While fluoroquinolone antibiotic-resistant Campylobacter was found to be stable and persistent, there is some good news in the situation. A 30-month study in the Arkansas research showed that chickens often had at least minimally detectable levels of Campylobacter, but only a small percentage of carcasses contained high levels of the pathogen.  The good news is that of those chickens with the high levels of Campylobacter, the number of them declined over the 30 months.

Up to 60 percent of chicken carcasses sampled during the study contained the Campylobacter that resist the ciprofloxacin antibiotic. And among those with the higher levels of the resistant Campylobacter, there were reductions each year in the percentage of carcasses carrying such high levels, going from 11 percent down to 0.6 percent.

The Arkansas research is significant for being the first time that trends could be determined by quantifying the total numbers of Campylobacter and the antibiotic-resistant Campylobacter found on chicken carcasses. A report of this new method was published in the scientific journal Applied and Environmental Microbiology.

Among Campylobacter, almost all infections that cause illness in humans are carried by one species of the bacterium – Campylobacter jejuni.  Scientists want to be able to narrow down on Campylobacter jejuni from total Campylobacter.

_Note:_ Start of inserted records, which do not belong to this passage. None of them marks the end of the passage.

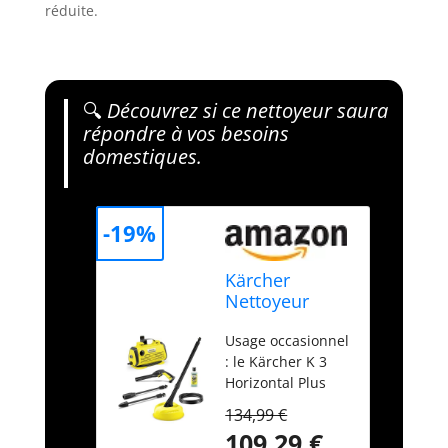
réduite.
🔍
Découvrez si ce nettoyeur saura
répondre à vos besoins
domestiques.
-19%
Kärcher
Nettoyeur
Haute
Usage occasionnel
Pression K 3
: le Kärcher K 3
Horizontal
Horizontal Plus
Plus Home,
Home élimine
Pression :
134,99 €
avec une pression
Max. 120 Bar,
109,29 €
max. de 120 bars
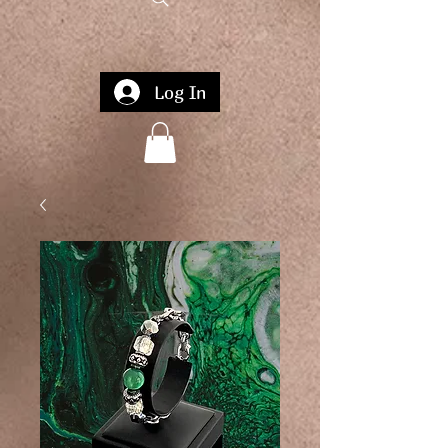
Log In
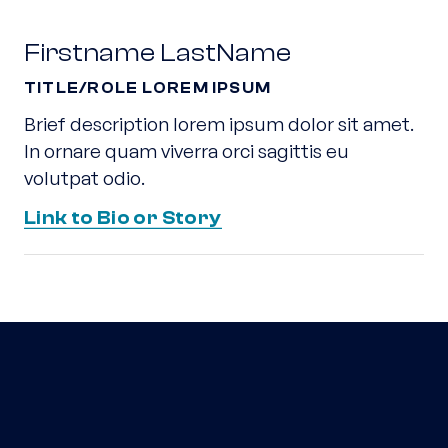
Firstname LastName
TITLE/ROLE LOREM IPSUM
Brief description lorem ipsum dolor sit amet.
In ornare quam viverra orci sagittis eu
volutpat odio.
Link to Bio or Story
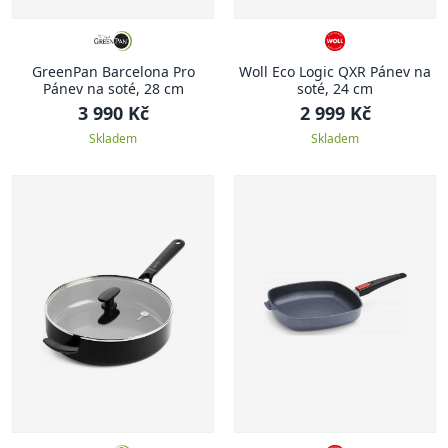
GreenPan Barcelona Pro
Woll Eco Logic QXR Pánev na
Pánev na soté, 28 cm
soté, 24 cm
3 990 Kč
2 999 Kč
Skladem
Skladem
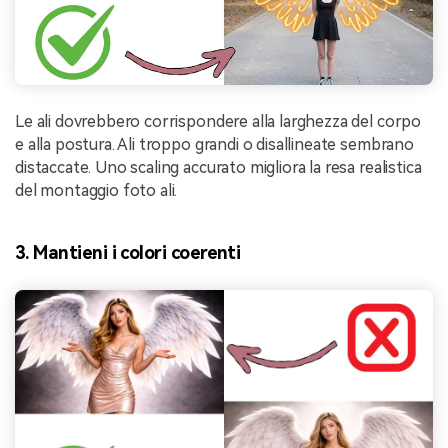
Le ali dovrebbero corrispondere alla larghezza del corpo
e alla postura. Ali troppo grandi o disallineate sembrano
distaccate. Uno scaling accurato migliora la resa realistica
del montaggio foto ali.
3. Mantieni i colori coerenti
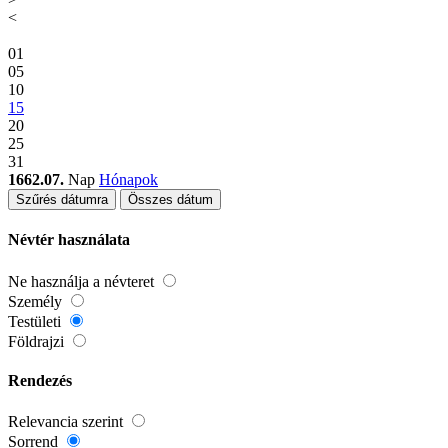
<
01
05
10
15
20
25
31
1662.07.
Nap
Hónapok
Szűrés dátumra
Összes dátum
Névtér használata
Ne használja a névteret
Személy
Testületi
Földrajzi
Rendezés
Relevancia szerint
Sorrend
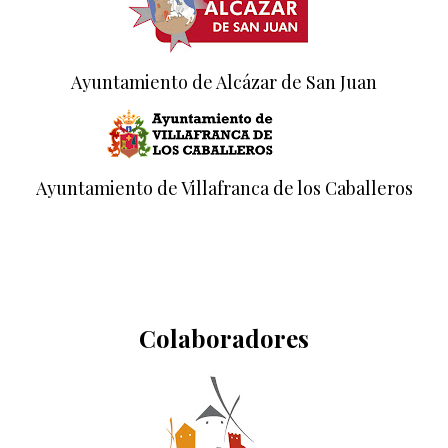
Ayuntamiento de Alcázar de San Juan
Ayuntamiento de Villafranca de los Caballeros
Colaboradores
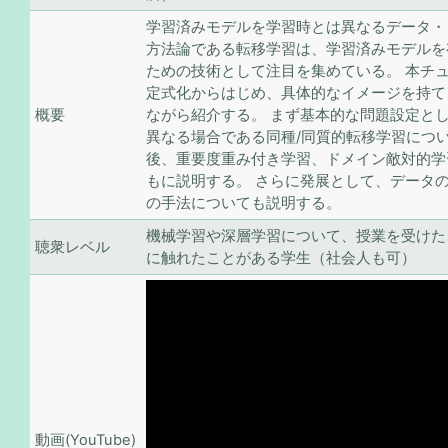
学習済みモデルを学習時とは異なるデータ・
方法論である転移学習は、学習済みモデルを
ための技術として注目を集めている。 本チ
定式化からはじめ、具体的なイメージを持て
概要
ながら紹介する。 まず基本的な問題設定と
異なる場合である同種/同質的転移学習につ
後、重要度重み付き学習、ドメイン敵対的学
もに説明する。 さらに発展として、データ
の手法についても説明する。
機械学習や深層学習について、授業を受けた
聴衆レベル
に触れたことがある学生（社会人も可）
動画(YouTube)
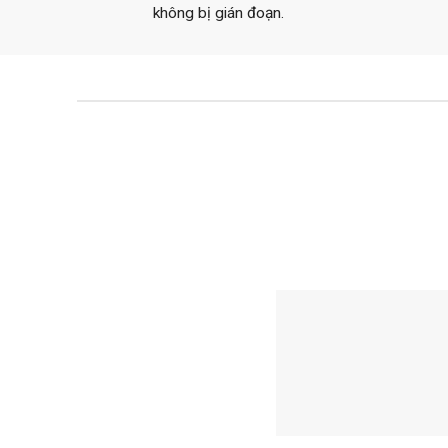
không bị gián đoạn.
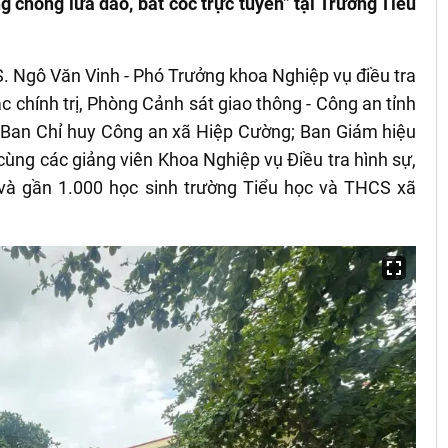
g chống lừa đảo, bắt cóc trực tuyến” tại Trường Tiểu
S. Ngô Văn Vinh - Phó Trưởng khoa Nghiệp vụ điều tra
c chính trị, Phòng Cảnh sát giao thông - Công an tỉnh
, Ban Chỉ huy Công an xã Hiệp Cường; Ban Giám hiệu
ùng các giảng viên Khoa Nghiệp vụ Điều tra hình sự,
và gần 1.000 học sinh trường Tiểu học và THCS xã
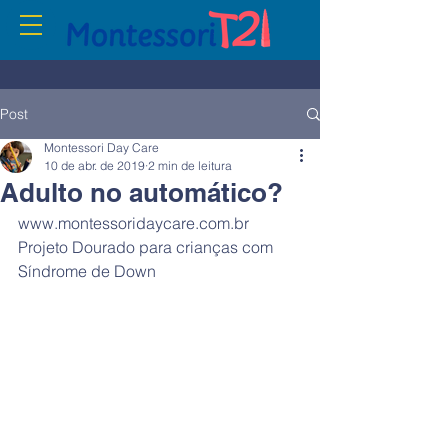
Post
Montessori Day Care
10 de abr. de 2019
2 min de leitura
Adulto no automático?
www.montessoridaycare.com.br
Projeto Dourado para crianças com 
Síndrome de Down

The current problem is that a methodology for doing so needs more refining.

“We are trying to come up with probes and methods that can separate antibiotic-resistant Campylobacter jejuni load versus total Campylobacter in raw chicken carcass rinses,” Nannapaneni said. Developing such strategies is on the research agenda for the Food Safety Consortium for the coming year.

While it is currently impossible to completely eliminate antibiotic-resistant Campylobacter occurrence on raw chicken carcass surfaces or in its juices, the organism can be easily destroyed by proper cooking practices at home.


Report From the Coordinator
By Gregory J. Weidemann

 
Gregory J. Weidemann
 

We enjoy passing along word of the notable accomplishments of others, especially those who have some association with the Food Safety Consortium. We were pleased to see that Food Quality magazine presented its 2005 Food Quality Award to the Tyson Food Safety and Laboratory Services Network.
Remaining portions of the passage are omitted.